Anthropic API features and Claude Code
Several Anthropic API features have varying availability inside Claude Code:
- Prompt caching — automatic in Claude Code; the system prompt, CLAUDE.md, and rules are cache-eligible by default. No configuration needed
- Extended thinking — supported on models that have it (Opus, Sonnet); enabled implicitly when the model decides it helps
- Files API — for uploading documents to be referenced across calls. Claude Code reads local files directly via the Read tool, so this rarely comes up; if you need it, use the Anthropic SDK
- Batch API — async, discounted bulk processing. Not exposed through Claude Code; if you need it, write a separate script using the Anthropic SDK
- Vision (image inputs) — supported in Claude Code via the Read tool on image files
- Tool use — Claude Code is built on tool use; every interaction is the agent loop using tools
The pattern: features that fit into an interactive coding agent (caching, vision, tools, thinking) are accessible from Claude Code; bulk and async features (Batch, Files for cross-call reuse) need the SDK.
Cost — what to expect
API-based usage is per-token at the published rates (input and output priced separately, with input cheaper than output). A long agent session that reads several files, plans, edits, and verifies could be tens of thousands of tokens. A short scripted run — read one file, return a summary — is a few thousand. Prompt caching cuts repeated-context costs significantly; cached input tokens are an order of magnitude cheaper than uncached ones.

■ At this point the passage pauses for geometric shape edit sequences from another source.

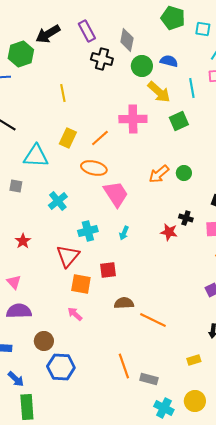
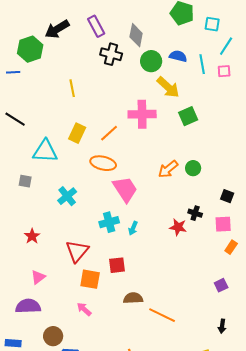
cyan line: (192, 88) -> (202, 64), moved
cyan cross: (88, 231) -> (109, 222), moved
pink triangle: (14, 282) -> (38, 277), moved, turned 35

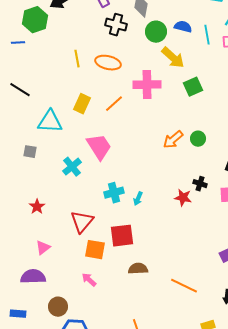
orange ellipse: (103, 163) -> (108, 63), moved
pink trapezoid: (125, 189) -> (99, 147), moved
red square: (117, 265) -> (122, 236), size x1.4
orange line: (162, 315) -> (184, 286), moved

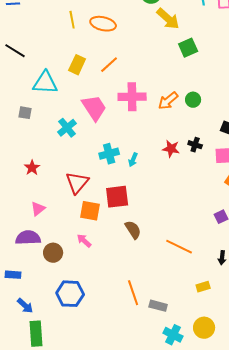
pink cross: (147, 85) -> (132, 97), moved
red star: (183, 198) -> (171, 149), moved
brown semicircle: (138, 269) -> (133, 230), turned 60
brown circle: (58, 307) -> (53, 253), moved

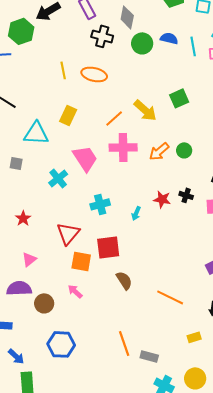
yellow arrow: (168, 19) -> (145, 110), moved
orange line: (109, 65) -> (114, 118), moved
cyan arrow: (133, 160) -> (136, 213), moved

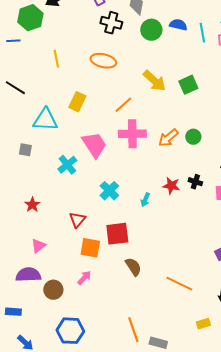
yellow line: (63, 70) -> (56, 59), moved
yellow arrow: (145, 110) -> (154, 81), moved
cyan cross: (100, 204) -> (109, 191), turned -30
red triangle: (68, 233) -> (77, 220), size x0.7
pink arrow: (75, 291) -> (84, 278), turned 91

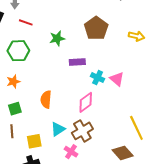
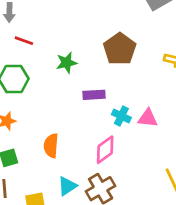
pink triangle: (117, 79) -> (148, 118), turned -35

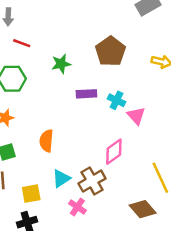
cyan cross: (121, 116) -> (117, 100), moved
pink triangle: (148, 118) -> (136, 116), turned 42
pink diamond: (105, 150) -> (114, 152), moved

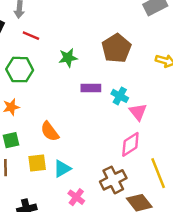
orange semicircle: (46, 141) -> (50, 131), turned -45
pink diamond: (114, 152) -> (130, 144), moved
brown cross: (92, 181) -> (113, 180), moved
yellow square: (31, 194) -> (37, 163), moved

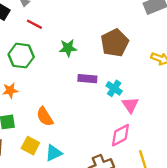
yellow square: (37, 163) -> (30, 146), turned 30

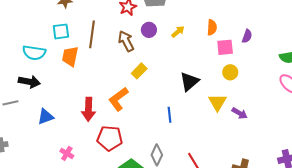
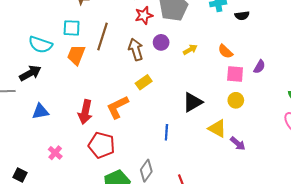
orange semicircle: (212, 27) -> (225, 51), turned 119
black arrow: (29, 82) -> (30, 73), turned -50
yellow triangle: (217, 102) -> (217, 128), turned -42

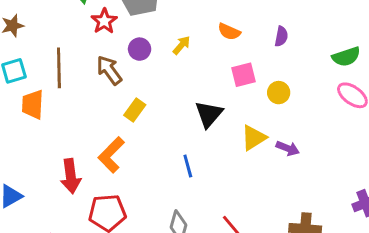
pink square: (235, 74) -> (243, 75), moved
yellow circle: (236, 100) -> (279, 93), moved
yellow triangle: (217, 128) -> (254, 138), turned -42

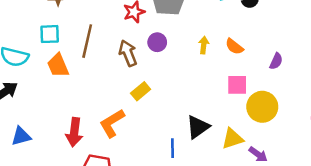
yellow arrow: (181, 45) -> (204, 45), moved, turned -49
yellow circle: (279, 93) -> (262, 107), size x1.6
orange trapezoid: (33, 105) -> (58, 66), turned -40
black triangle: (209, 114) -> (198, 127), moved

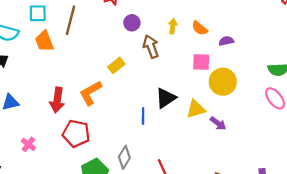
brown arrow: (128, 53) -> (151, 47), moved
purple semicircle: (276, 61) -> (226, 41), moved, turned -128

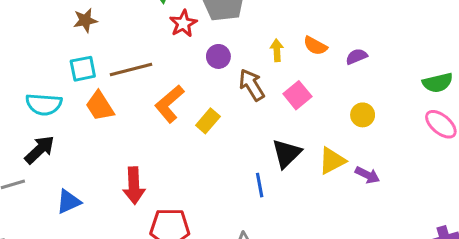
brown line: (70, 20) -> (131, 70), turned 72
pink square: (201, 62) -> (297, 95), moved, turned -30
yellow circle: (223, 82) -> (363, 115), size x0.6
orange L-shape: (90, 93) -> (169, 104), moved

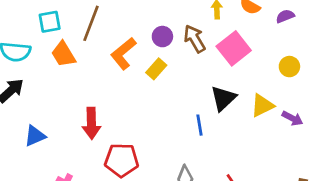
purple circle: (218, 56) -> (162, 37), moved
brown line: (131, 70) -> (91, 23), turned -56
pink square: (297, 95) -> (234, 48), size x1.4

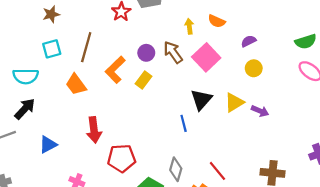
purple semicircle: (285, 16) -> (249, 41), moved
orange trapezoid: (63, 54) -> (76, 84), moved

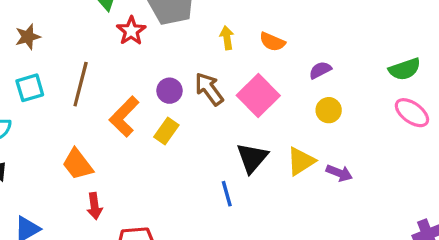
yellow arrow: (189, 26) -> (227, 38), moved
orange trapezoid: (76, 84) -> (78, 164), moved
red arrow: (94, 130) -> (95, 206), size x0.7

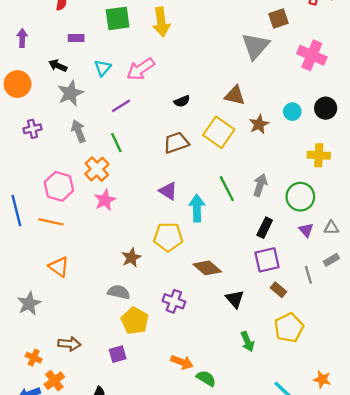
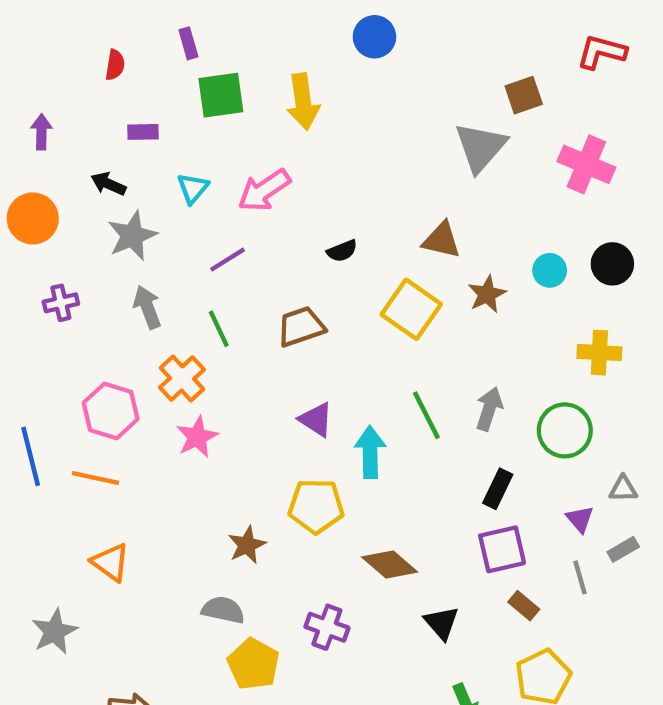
brown trapezoid: (176, 143) -> (301, 327), moved
purple triangle: (306, 230) -> (580, 519), moved

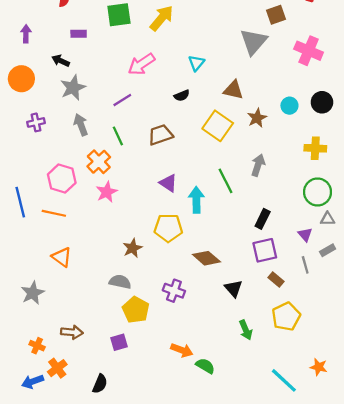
yellow arrow: (303, 102) -> (162, 18), turned -132
cyan triangle: (193, 188) -> (196, 63), moved
gray arrow: (489, 409) -> (258, 165), moved
green circle: (565, 430) -> (318, 192), moved

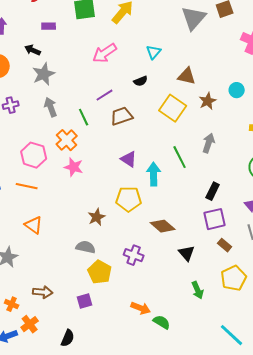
gray triangle: (254, 42) -> (194, 18), moved
purple line: (122, 100) -> (105, 95), moved
pink star: (107, 192) -> (74, 167), turned -30

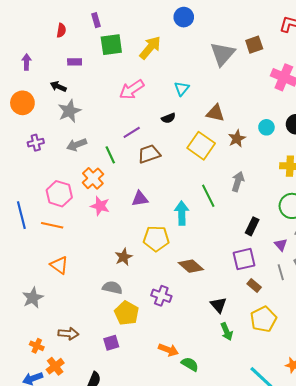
gray arrow: (51, 107) -> (77, 145), turned -90
purple triangle: (129, 159) -> (140, 199), moved, turned -42
black rectangle: (213, 191) -> (252, 226), moved
black triangle: (187, 253) -> (218, 305), moved

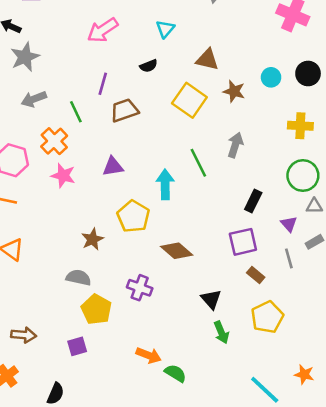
purple line: (132, 132) -> (103, 84), turned -42
brown star: (237, 139) -> (234, 91), turned -30
yellow pentagon: (156, 239) -> (133, 216), turned 30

The honest comparison: a heavy interactive day on plan billing might consume the equivalent of $20-50 of API tokens; the plan is priced flat at well under that. So plan billing is the cheap option for ordinary use. API billing wins when usage is heavy enough to exceed plan limits, automated enough to need its own budget, or unpredictable enough that the flat fee no longer aligns with actual consumption.
Switching back
To return to plan billing, unset the environment variable:
unset ANTHROPIC_API_KEY
Remove the export from ~/.zshrc or ~/.bashrc if it was there, then run claude /login to confirm you're back on plan auth. claude /status verifies which mode is active.
The two modes don't share usage — switching back doesn't refund the API tokens you already spent, and switching to API doesn't pause your plan's clock. Each accumulates usage independently.